Jorgeson stopped so abruptly that I almost bumped my nose on his shoulder. Without turning, he said, “Mrs. Malloy, the only reason I've allowed you this much leeway is because you seem to have some idea of who these people are. Once you have shared that with me, you will be free to go home and have a nice hot cup of coffee. I'll need to get your statement when we have time. God knows I'd pay big bucks to be able to see the lieutenant's expression when he hears you were here. His nose will light up like that reindeer's.”

“He's terribly worried that his mother is going to elope with a gigolo named Myron. There's really no reason to add to his troubles.”

“I'm not going to lie to him,” Jorgeson said as he resumed walking.

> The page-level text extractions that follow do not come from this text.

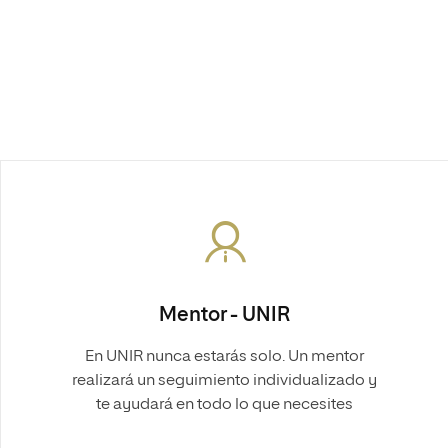
Mentor - UNIR
En UNIR nunca estarás solo. Un mentor
realizará un seguimiento individualizado y
te ayudará en todo lo que necesites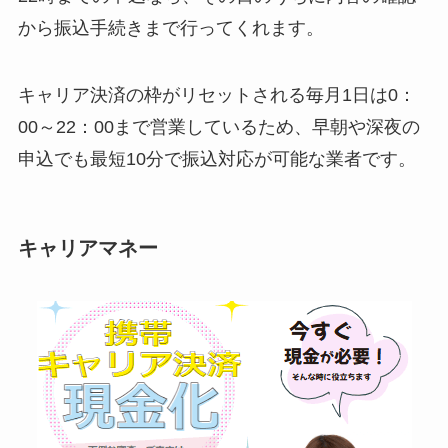
から振込手続きまで行ってくれます。
キャリア決済の枠がリセットされる毎月1日は0：
00～22：00まで営業しているため、早朝や深夜の
申込でも最短10分で振込対応が可能な業者です。
キャリアマネー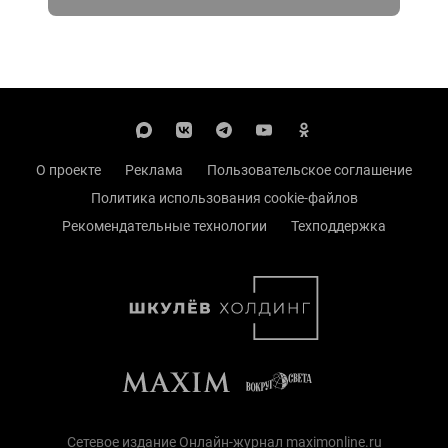
О проекте
Реклама
Пользовательское соглашение
Политика использования cookie-файлов
Рекомендательные технологии
Техподдержка
Сетевое издание Онлайн-журнал maximonline.ru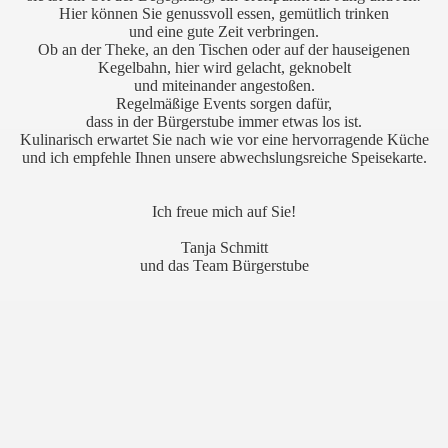
Hier können Sie genussvoll essen, gemütlich trinken
und eine gute Zeit verbringen.
Ob an der Theke, an den Tischen oder auf der hauseigenen
Kegelbahn, hier wird gelacht, geknobelt
und miteinander angestoßen.
Regelmäßige Events sorgen dafür,
dass in der Bürgerstube immer etwas los ist.
Kulinarisch erwartet Sie nach wie vor eine hervorragende Küche
und ich empfehle Ihnen unsere abwechslungsreiche Speisekarte.
Ich freue mich auf Sie!
Tanja Schmitt
und das Team Bürgerstube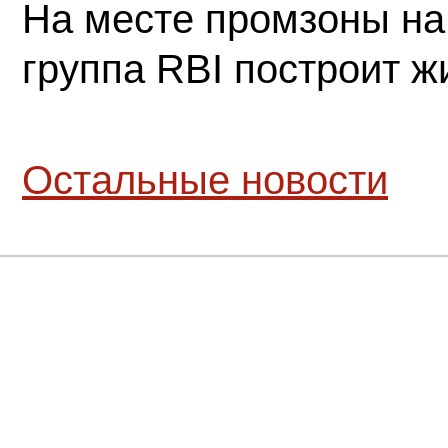
На месте промзоны на
группа RBI построит 
Остальные новости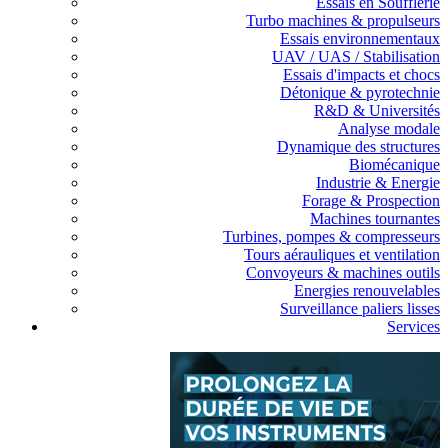
Essais en Soufflerie
Turbo machines & propulseurs
Essais environnementaux
UAV / UAS / Stabilisation
Essais d'impacts et chocs
Détonique & pyrotechnie
R&D & Universités
Analyse modale
Dynamique des structures
Biomécanique
Industrie & Energie
Forage & Prospection
Machines tournantes
Turbines, pompes & compresseurs
Tours aérauliques et ventilation
Convoyeurs & machines outils
Energies renouvelables
Surveillance paliers lisses
Services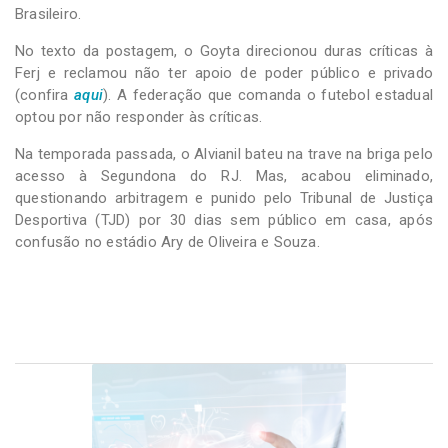
Brasileiro.
No texto da postagem, o Goyta direcionou duras críticas à
Ferj e reclamou não ter apoio de poder público e privado
(confira
aqui
). A federação que comanda o futebol estadual
optou por não responder às críticas.
Na temporada passada, o Alvianil bateu na trave na briga pelo
acesso à Segundona do RJ. Mas, acabou eliminado,
questionando arbitragem e punido pelo Tribunal de Justiça
Desportiva (TJD) por 30 dias sem público em casa, após
confusão no estádio Ary de Oliveira e Souza.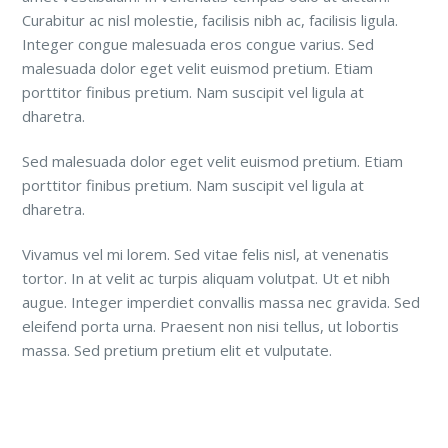
Curabitur ac nisl molestie, facilisis nibh ac, facilisis ligula.
Integer congue malesuada eros congue varius. Sed
malesuada dolor eget velit euismod pretium. Etiam
porttitor finibus pretium. Nam suscipit vel ligula at
dharetra.
Sed malesuada dolor eget velit euismod pretium. Etiam
porttitor finibus pretium. Nam suscipit vel ligula at
dharetra.
Vivamus vel mi lorem. Sed vitae felis nisl, at venenatis
tortor. In at velit ac turpis aliquam volutpat. Ut et nibh
augue. Integer imperdiet convallis massa nec gravida. Sed
eleifend porta urna. Praesent non nisi tellus, ut lobortis
massa. Sed pretium pretium elit et vulputate.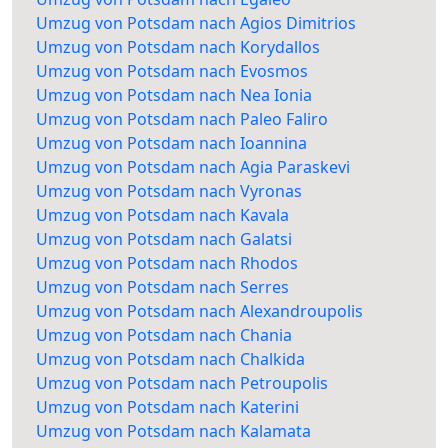
Umzug von Potsdam nach Agios Dimitrios
Umzug von Potsdam nach Korydallos
Umzug von Potsdam nach Evosmos
Umzug von Potsdam nach Nea Ionia
Umzug von Potsdam nach Paleo Faliro
Umzug von Potsdam nach Ioannina
Umzug von Potsdam nach Agia Paraskevi
Umzug von Potsdam nach Vyronas
Umzug von Potsdam nach Kavala
Umzug von Potsdam nach Galatsi
Umzug von Potsdam nach Rhodos
Umzug von Potsdam nach Serres
Umzug von Potsdam nach Alexandroupolis
Umzug von Potsdam nach Chania
Umzug von Potsdam nach Chalkida
Umzug von Potsdam nach Petroupolis
Umzug von Potsdam nach Katerini
Umzug von Potsdam nach Kalamata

I caught up with him in the doorway to the living room. I'd planned on an insightful comment about the subtle difference between sins of commission and those of omission, but I found myself speechless. The room had been decorated as Malthea had said, and it did bear some resemblance to a forest glen—if said glen had been seized by hyperactive elves obsessed with pine-scented disinfectant.

“What's the deal?” Jorgeson asked me.

I told him about the aborted celebration in the clearing, stressing that my presence was motivated solely by my adventurous spirit and openness to novel experiences.